Any image found in the entries is to be skipped; the rest is returned word for word.

## Page segmentation data
------

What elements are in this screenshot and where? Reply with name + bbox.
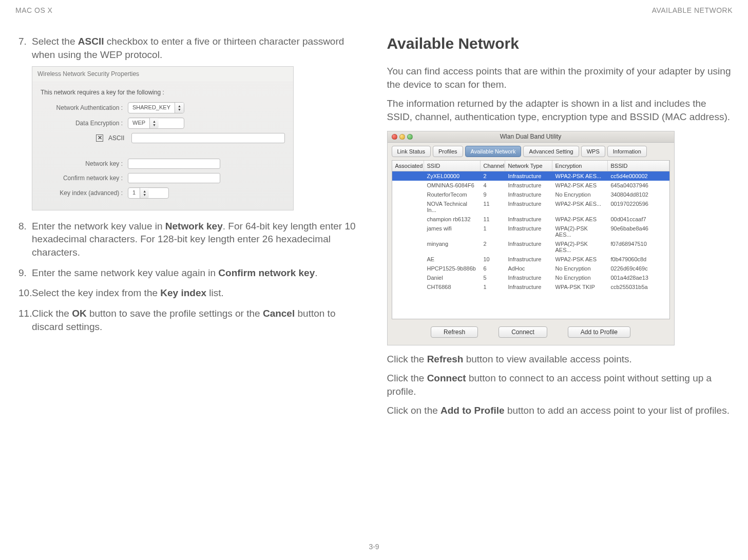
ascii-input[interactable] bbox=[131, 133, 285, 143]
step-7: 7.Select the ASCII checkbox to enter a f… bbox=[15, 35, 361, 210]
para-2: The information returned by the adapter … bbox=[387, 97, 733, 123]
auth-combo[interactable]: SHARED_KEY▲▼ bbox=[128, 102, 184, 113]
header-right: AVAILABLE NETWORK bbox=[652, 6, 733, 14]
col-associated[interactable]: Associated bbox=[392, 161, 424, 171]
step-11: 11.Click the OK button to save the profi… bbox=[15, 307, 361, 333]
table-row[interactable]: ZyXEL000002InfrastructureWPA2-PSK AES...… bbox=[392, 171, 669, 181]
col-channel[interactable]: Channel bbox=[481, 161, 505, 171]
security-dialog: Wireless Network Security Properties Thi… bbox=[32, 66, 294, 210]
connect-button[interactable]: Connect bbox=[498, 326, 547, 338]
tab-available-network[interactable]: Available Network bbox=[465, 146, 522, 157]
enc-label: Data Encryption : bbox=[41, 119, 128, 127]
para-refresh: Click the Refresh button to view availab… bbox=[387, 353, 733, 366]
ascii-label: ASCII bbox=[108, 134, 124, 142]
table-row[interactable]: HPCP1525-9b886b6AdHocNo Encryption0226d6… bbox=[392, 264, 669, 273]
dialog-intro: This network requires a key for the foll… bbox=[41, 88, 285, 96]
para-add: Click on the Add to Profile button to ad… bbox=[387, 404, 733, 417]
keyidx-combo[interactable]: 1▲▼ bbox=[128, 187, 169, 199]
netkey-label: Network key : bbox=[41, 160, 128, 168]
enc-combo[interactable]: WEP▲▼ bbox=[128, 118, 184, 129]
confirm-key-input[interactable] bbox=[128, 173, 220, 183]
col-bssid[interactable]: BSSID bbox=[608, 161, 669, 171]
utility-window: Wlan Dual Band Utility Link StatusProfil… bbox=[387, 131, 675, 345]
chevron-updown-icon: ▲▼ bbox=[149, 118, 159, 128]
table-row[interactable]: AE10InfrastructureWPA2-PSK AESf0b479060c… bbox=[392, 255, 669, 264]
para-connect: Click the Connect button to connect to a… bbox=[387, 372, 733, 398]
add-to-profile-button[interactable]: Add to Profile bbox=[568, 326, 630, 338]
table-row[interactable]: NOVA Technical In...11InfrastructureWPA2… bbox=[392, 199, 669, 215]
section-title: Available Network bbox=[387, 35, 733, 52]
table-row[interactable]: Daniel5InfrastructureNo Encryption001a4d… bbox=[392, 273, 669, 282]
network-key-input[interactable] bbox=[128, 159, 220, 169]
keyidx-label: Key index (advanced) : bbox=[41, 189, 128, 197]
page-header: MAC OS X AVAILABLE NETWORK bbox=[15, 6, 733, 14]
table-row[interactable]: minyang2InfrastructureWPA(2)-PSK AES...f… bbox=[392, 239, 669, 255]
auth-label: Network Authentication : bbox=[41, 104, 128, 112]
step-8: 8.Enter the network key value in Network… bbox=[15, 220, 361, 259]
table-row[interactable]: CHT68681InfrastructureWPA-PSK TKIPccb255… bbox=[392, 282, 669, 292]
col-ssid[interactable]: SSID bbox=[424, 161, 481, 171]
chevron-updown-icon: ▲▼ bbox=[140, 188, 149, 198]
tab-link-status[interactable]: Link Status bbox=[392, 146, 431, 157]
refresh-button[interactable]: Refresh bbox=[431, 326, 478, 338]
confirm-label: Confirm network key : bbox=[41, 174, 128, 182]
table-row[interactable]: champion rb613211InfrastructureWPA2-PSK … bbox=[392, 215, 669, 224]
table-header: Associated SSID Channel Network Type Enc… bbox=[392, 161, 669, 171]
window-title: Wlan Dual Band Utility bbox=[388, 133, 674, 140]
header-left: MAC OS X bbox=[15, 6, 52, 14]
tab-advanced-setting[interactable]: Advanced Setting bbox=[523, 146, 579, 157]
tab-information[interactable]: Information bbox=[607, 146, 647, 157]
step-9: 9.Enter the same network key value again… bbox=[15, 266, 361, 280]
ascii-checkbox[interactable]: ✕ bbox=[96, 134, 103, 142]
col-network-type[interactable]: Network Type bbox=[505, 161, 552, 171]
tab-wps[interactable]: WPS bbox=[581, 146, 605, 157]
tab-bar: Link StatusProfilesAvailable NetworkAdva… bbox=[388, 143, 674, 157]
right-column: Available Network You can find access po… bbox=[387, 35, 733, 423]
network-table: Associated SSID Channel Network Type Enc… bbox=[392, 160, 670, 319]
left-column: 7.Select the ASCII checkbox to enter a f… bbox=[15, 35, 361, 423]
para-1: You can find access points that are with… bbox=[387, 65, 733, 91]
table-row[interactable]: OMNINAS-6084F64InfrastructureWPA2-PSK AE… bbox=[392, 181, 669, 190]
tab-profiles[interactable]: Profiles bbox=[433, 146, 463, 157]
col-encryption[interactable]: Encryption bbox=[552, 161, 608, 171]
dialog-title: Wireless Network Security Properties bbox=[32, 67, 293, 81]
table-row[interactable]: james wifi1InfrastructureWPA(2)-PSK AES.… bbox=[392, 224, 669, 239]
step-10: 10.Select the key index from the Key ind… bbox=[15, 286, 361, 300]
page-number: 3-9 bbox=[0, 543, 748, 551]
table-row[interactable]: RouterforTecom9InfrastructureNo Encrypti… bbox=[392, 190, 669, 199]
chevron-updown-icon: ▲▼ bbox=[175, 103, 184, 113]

------

## Result of the exercise
What elements are in this screenshot and where? Reply with name + bbox.
ascii-input[interactable] bbox=[131, 133, 285, 143]
step-7: 7.Select the ASCII checkbox to enter a f… bbox=[15, 35, 361, 210]
para-2: The information returned by the adapter … bbox=[387, 97, 733, 123]
auth-combo[interactable]: SHARED_KEY▲▼ bbox=[128, 102, 184, 113]
header-right: AVAILABLE NETWORK bbox=[652, 6, 733, 14]
col-associated[interactable]: Associated bbox=[392, 161, 424, 171]
step-11: 11.Click the OK button to save the profi… bbox=[15, 307, 361, 333]
table-row[interactable]: ZyXEL000002InfrastructureWPA2-PSK AES...… bbox=[392, 171, 669, 181]
col-channel[interactable]: Channel bbox=[481, 161, 505, 171]
security-dialog: Wireless Network Security Properties Thi… bbox=[32, 66, 294, 210]
connect-button[interactable]: Connect bbox=[498, 326, 547, 338]
tab-available-network[interactable]: Available Network bbox=[465, 146, 522, 157]
enc-label: Data Encryption : bbox=[41, 119, 128, 127]
para-refresh: Click the Refresh button to view availab… bbox=[387, 353, 733, 366]
ascii-label: ASCII bbox=[108, 134, 124, 142]
table-row[interactable]: HPCP1525-9b886b6AdHocNo Encryption0226d6… bbox=[392, 264, 669, 273]
dialog-intro: This network requires a key for the foll… bbox=[41, 88, 285, 96]
para-add: Click on the Add to Profile button to ad… bbox=[387, 404, 733, 417]
keyidx-combo[interactable]: 1▲▼ bbox=[128, 187, 169, 199]
netkey-label: Network key : bbox=[41, 160, 128, 168]
enc-combo[interactable]: WEP▲▼ bbox=[128, 118, 184, 129]
confirm-key-input[interactable] bbox=[128, 173, 220, 183]
col-bssid[interactable]: BSSID bbox=[608, 161, 669, 171]
utility-window: Wlan Dual Band Utility Link StatusProfil… bbox=[387, 131, 675, 345]
chevron-updown-icon: ▲▼ bbox=[149, 118, 159, 128]
table-row[interactable]: AE10InfrastructureWPA2-PSK AESf0b479060c… bbox=[392, 255, 669, 264]
para-connect: Click the Connect button to connect to a… bbox=[387, 372, 733, 398]
add-to-profile-button[interactable]: Add to Profile bbox=[568, 326, 630, 338]
table-row[interactable]: NOVA Technical In...11InfrastructureWPA2… bbox=[392, 199, 669, 215]
section-title: Available Network bbox=[387, 35, 733, 52]
table-row[interactable]: Daniel5InfrastructureNo Encryption001a4d… bbox=[392, 273, 669, 282]
network-key-input[interactable] bbox=[128, 159, 220, 169]
keyidx-label: Key index (advanced) : bbox=[41, 189, 128, 197]
page-header: MAC OS X AVAILABLE NETWORK bbox=[15, 6, 733, 14]
table-row[interactable]: minyang2InfrastructureWPA(2)-PSK AES...f… bbox=[392, 239, 669, 255]
auth-label: Network Authentication : bbox=[41, 104, 128, 112]
step-8: 8.Enter the network key value in Network… bbox=[15, 220, 361, 259]
table-row[interactable]: CHT68681InfrastructureWPA-PSK TKIPccb255… bbox=[392, 282, 669, 292]
col-ssid[interactable]: SSID bbox=[424, 161, 481, 171]
chevron-updown-icon: ▲▼ bbox=[140, 188, 149, 198]
tab-link-status[interactable]: Link Status bbox=[392, 146, 431, 157]
refresh-button[interactable]: Refresh bbox=[431, 326, 478, 338]
confirm-label: Confirm network key : bbox=[41, 174, 128, 182]
table-row[interactable]: champion rb613211InfrastructureWPA2-PSK … bbox=[392, 215, 669, 224]
table-header: Associated SSID Channel Network Type Enc… bbox=[392, 161, 669, 171]
window-title: Wlan Dual Band Utility bbox=[388, 133, 674, 140]
header-left: MAC OS X bbox=[15, 6, 52, 14]
tab-advanced-setting[interactable]: Advanced Setting bbox=[523, 146, 579, 157]
tab-information[interactable]: Information bbox=[607, 146, 647, 157]
step-9: 9.Enter the same network key value again… bbox=[15, 266, 361, 280]
ascii-checkbox[interactable]: ✕ bbox=[96, 134, 103, 142]
col-network-type[interactable]: Network Type bbox=[505, 161, 552, 171]
tab-wps[interactable]: WPS bbox=[581, 146, 605, 157]
tab-bar: Link StatusProfilesAvailable NetworkAdva… bbox=[388, 143, 674, 157]
right-column: Available Network You can find access po… bbox=[387, 35, 733, 423]
network-table: Associated SSID Channel Network Type Enc… bbox=[392, 160, 670, 319]
left-column: 7.Select the ASCII checkbox to enter a f… bbox=[15, 35, 361, 423]
para-1: You can find access points that are with… bbox=[387, 65, 733, 91]
table-row[interactable]: OMNINAS-6084F64InfrastructureWPA2-PSK AE… bbox=[392, 181, 669, 190]
tab-profiles[interactable]: Profiles bbox=[433, 146, 463, 157]
col-encryption[interactable]: Encryption bbox=[552, 161, 608, 171]
dialog-title: Wireless Network Security Properties bbox=[32, 67, 293, 81]
table-row[interactable]: james wifi1InfrastructureWPA(2)-PSK AES.… bbox=[392, 224, 669, 239]
step-10: 10.Select the key index from the Key ind… bbox=[15, 286, 361, 300]
page-number: 3-9 bbox=[0, 543, 748, 551]
table-row[interactable]: RouterforTecom9InfrastructureNo Encrypti… bbox=[392, 190, 669, 199]
chevron-updown-icon: ▲▼ bbox=[175, 103, 184, 113]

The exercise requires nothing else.